Chains of Command
Page 46
But she grabbed the chain and began pulling it toward the planes as well. “At least let’s do my plane first,” she said.
“Deal.”
As they dragged the heavy chain out to Furness’ plane and began wrapping it around the nosewheel, she said to him, “Did you start that fight over me, Daren?”
“Heck no,” he lied with a smile. “I was trying to stop your wizzo from pounding the shit out of that Turkish officer. Man, he was great.”
They finished tying the chain around the nosewheel, then extended it out away from the nose and laid it out on the ramp, ready for the fire truck to hook up. Furness said, “You’re a lousy liar, Daren. Thank you. It’s nice to have you here.”
“Right now, I wish we were back at that bed-and-breakfast,” Mace said. “The last thing I want is—holy shit, look out!”
Furness turned toward the runway to where Daren was pointing. Careening out of the clear morning sky on the end of a small stabilizer parachute was a string of two large silver bombs, aligned perfectly with the runway centerline. Except for videotapes of training exercises or file footage from Vietnam, neither of them had actually ever seen a parachute-retarded bomb hitting a target before. They saw the weapon at about two thousand feet in the air, and it fell very quickly.
Its shape, its silver color, its thin profile, its large stabilizer ‘chute—it looked like an American B61 thermonuclear gravity bomb.
For a brief instant, Furness considered running for the air raid shelter, or at least dropping to the ground and covering her eyes. But that was ridiculous and she knew it. A B61 had the explosive power of twenty Hiroshima bombs and would destroy this base, the nearby city of Kayseri, and everything around it for a distance of thirty miles. She didn’t know what a Russian neutron bomb looked like, but at this distance even a fractional-yield nuclear device would kill.
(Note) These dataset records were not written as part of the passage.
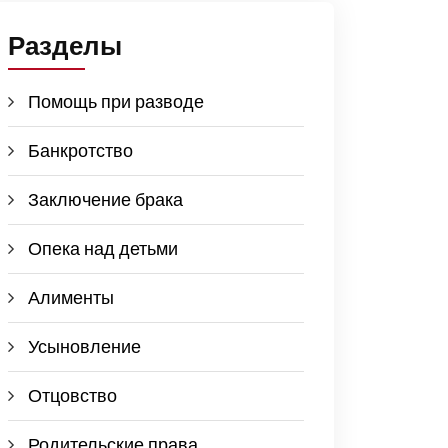
Разделы
Помощь при разводе
Банкротство
Заключение брака
Опека над детьми
Алименты
Усыновление
Отцовство
Родительские права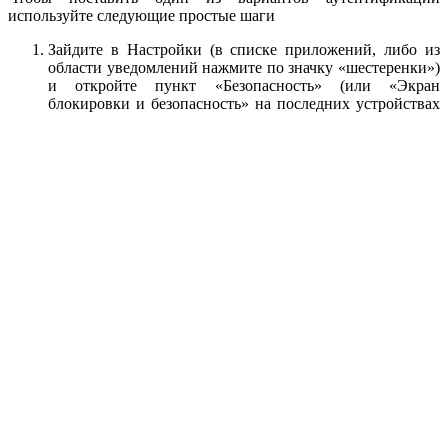
используйте следующие простые шаги
Зайдите в Настройки (в списке приложений, либо из
области уведомлений нажмите по значку «шестеренки»)
и откройте пункт «Безопасность» (или «Экран
блокировки и безопасность» на последних устройствах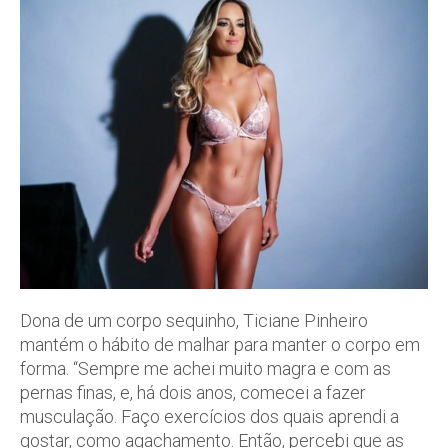
Dona de um corpo sequinho, Ticiane Pinheiro
mantém o hábito de malhar para manter o corpo em
forma. “Sempre me achei muito magra e com as
pernas finas, e, há dois anos, comecei a fazer
musculação. Faço exercícios dos quais aprendi a
gostar, como agachamento. Então, percebi que as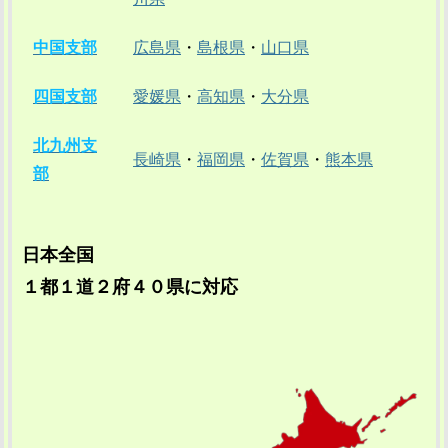
中国支部
広島県
・
島根県
・
山口県
四国支部
愛媛県
・
高知県
・
大分県
北九州支
長崎県
・
福岡県
・
佐賀県
・
熊本県
部
日本全国
１都１道２府４０県に対応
“That boom must’ve been a sonic boom,” Mace said in a low voice. He flashed the middle finger of his right hand at where he guessed the retreating aircraft was in the sky. “A supersonic bomber at high altitude. Long time-of-fall—the plane must’ve been really up there, maybe fifty or sixty thousand feet. He’s gonna get a pretty good bomb score. Lucky son of a bitch.”
All Rebecca could think about doing was reaching for Daren Mace’s hand as she watched the bombs speed toward the center of the runway. She was pleased to find that he was reaching for her hand as well.
PART FIVE
The essence of war is violence.
Moderation in war is imbecility.
—John A. Fisher
THIRTY-THREE
Plattsburgh Air Force Base, New York
That Same Time
“For the alert force, for the alert force, klaxon, klaxon, klaxon.”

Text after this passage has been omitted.